第4話 長女のアヤ姉が意外に一番大胆だったりするんです……。

 今、俺は誰かにサワサワと胸の辺りをイジられている。

 もはや目を開けなくとも、誰が隣にいるのかくらい想像がつく。


 ヒナ、エリカ、残りの一人は?


「……ユキく〜ん? 私が寝てるからって、そんなところ触ったらダメだぞ〜?」


(ほらみろ、アヤ姉だ)


「いや、寝てないでしょ。ていうか、俺はどこも触ってないから。むしろ、触ってきてるのはアヤ姉の方だから」


 一応の距離を取っていた他の姉妹二人と違って、アヤ姉は最初からガッツリと俺に抱きついてきている。しかも、俺の体を勝手にイジくり回して……。


 流石は長女ラスボス……。


「じゃあ、攻守交代で〜すっ。今度はユキくんが私の体、触ってみよっか」


 流石はラスボス! 他の二人とは攻撃力が段違いだ!


「それはちょっと……。夜も遅いし、遠慮しておこうかな」

「いえいえ、ご遠慮なさらずに〜」


 ちゃんと断ったのに、アヤ姉は俺の手をガッチリと掴み、無理やり自分の胸元へ誘導していく。


 そして……。


「さぁ、ユキく〜ん。お姉ちゃんと既成事実、作っちゃいましょうね〜。うふふふふ……」


(これが年上ゆえの大胆さか。やはりアグレッシブさが他の二人とは桁違いだ。普通の男であれば、容易く陥落してしまうだろう……)


 だが、俺はこんな誘惑に負けはしない。


 ゴロンとアヤ姉の反対方向に寝返りを打ち、手を振り解く。

 そして、そのまま床に落下して、エリカのように俺はベッドの下に潜り込んだ。


「俺、もう今日はここで寝るから。アヤ姉はベッドで寝てて良いよ」

「えー。じゃあ、私もそっちに行くね〜」


 そうくるだろうと思った。ここまでは想定の範囲内。窮屈そうな様子でベッドの下に潜り込んでくるアヤ姉の姿を確認してから、今度は俺がベッド上に戻る。


「じゃあ、俺がベッドの上で寝るから、アヤ姉は床で寝てて良いよ」

「そんなー。
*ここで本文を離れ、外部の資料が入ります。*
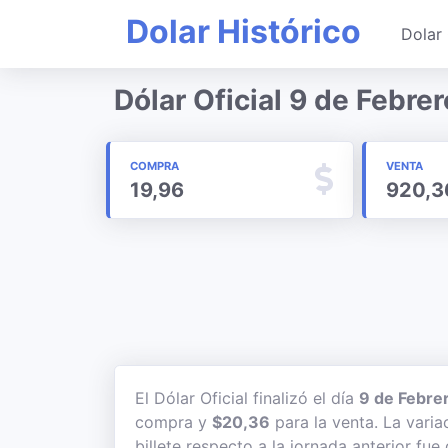
Dolar Histórico
Dolar 
Dólar Oficial 9 de Febre
COMPRA
VENTA
19,96
920,3
El Dólar Oficial finalizó el día
9 de Febre
compra y
$20,36
para la venta. La varia
billete respecto a la jornada anterior fue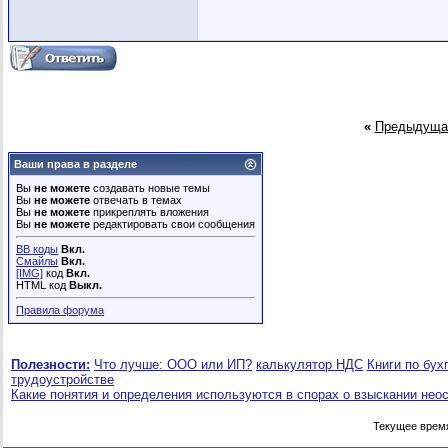
«
Предыдуща
Ваши права в разделе
Вы
не можете
создавать новые темы
Вы
не можете
отвечать в темах
Вы
не можете
прикреплять вложения
Вы
не можете
редактировать свои сообщения
BB коды
Вкл.
Смайлы
Вкл.
[IMG]
код
Вкл.
HTML код
Выкл.
Правила форума
Полезности:
Что лучше: ООО или ИП?
калькулятор НДС
Книги по бух
трудоустройстве
Какие понятия и определения используются в спорах о взыскании нео
Текущее врем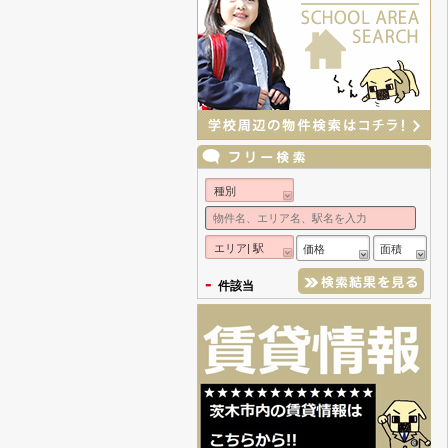
種別
エリア| 駅
価格
面積
-
件該当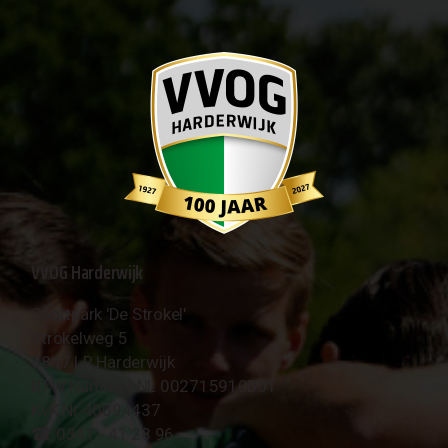
VVOG Harderwijk
Sportpark 'De Strokel'
Strokelweg 5
3847 LR Harderwijk
BTW Nummer NL 002715910B01
KvK Nr 40094437
☎︎ 0341 - 41 28 96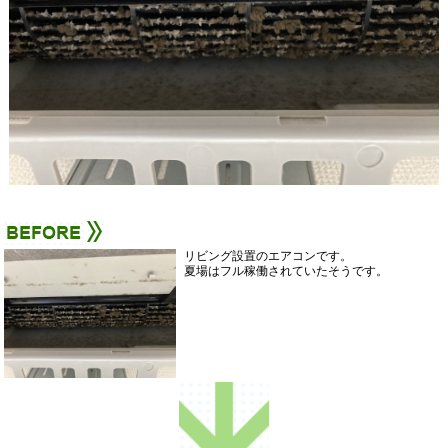
リビング設置のエアコンです。
夏場はフル稼働されていたそうです。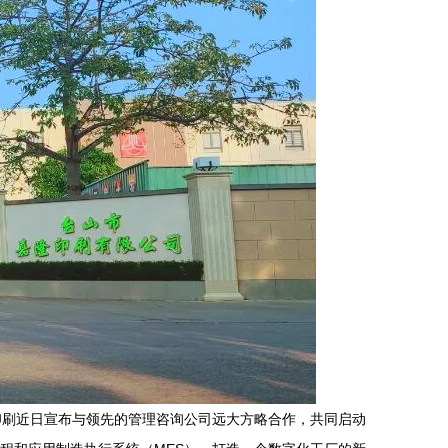
印刷近日宣布与领先的管理咨询公司远大方略合作，共同启动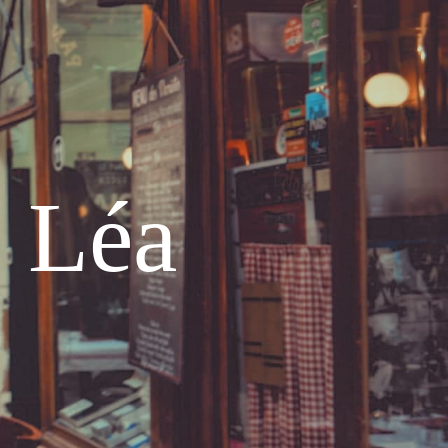
e Léa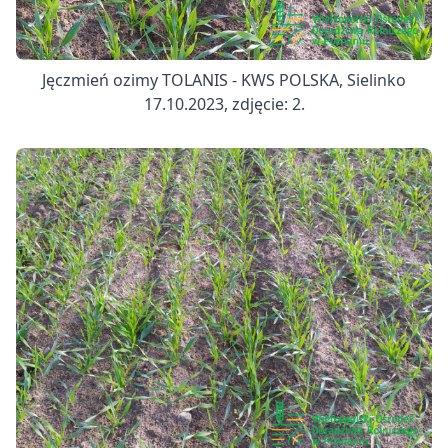
Jęczmień ozimy TOLANIS - KWS POLSKA, Sielinko
17.10.2023, zdjęcie: 2.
私もそっちに行くよー」


 ……と、ここで想定外の出来事が起きた。


「あ、あれれ? なんで!?」


 慌てた様子のアヤ姉の声。


 見れば、ベッドの下から体を半分だけ出したアヤ姉が馬鹿みたいにフリフリと尻を振っている。


(かなり滑稽な姿だけど、まさか、こんなんで俺を誘ってるつもりなのか……?)


「アヤ姉……何してんの?」

「なんか、お胸が挟まってベッドの下から出られなくなっちゃった……」


 どうやら誘ってるんじゃなくて、たわわな胸がベッドと床の隙間に挟まっているだけみたいだ……。


「…………」

「あの、ユキくん。申し訳ないんだけど、一回ベッドから降りてもらっても良い? ベッドを少し持ち上げれば脱出できると思うから」

「…………」

「あの〜、ユキく〜ん??」

「……すぴー。……むにゃむにゃ」


 これは寝たフリだが、本当にこのまま寝てしまおう。明日も学校があるんだし、少しでも寝ておかないと勉強に身が入らん。


「ねぇ、ユキく〜ん? ユキくんの大事なお姉ちゃんが挟まっちゃってますよ〜? ……ねぇってば〜」


 ……少し可哀想だが、自業自得。そこで今日は頭を冷やしてくれ。


「ユキく〜ん? ユキく〜……。ユキ……。ユ……。…………」


 アヤ姉の声が段々と遠のいていく。相当、俺は疲れていたんだろう。

 それとも、アヤ姉のウィスパーボイスが耳に心地良いからだろうか?

 声を掛けられ続けていても普通に安眠できそうだ。


「…………っ!」


 ……と、思ったところで、自室のドアがバンっと開かれ、俺の意識は覚醒した。


(もう終わったんじゃないのかよ……。今度は何だよ……)


「「三姉妹協定第二条。抜け駆け厳禁。破った悪い子はおしりペンペンの刑に処〜す!」」


 現れたのはエリカとヒナであった……。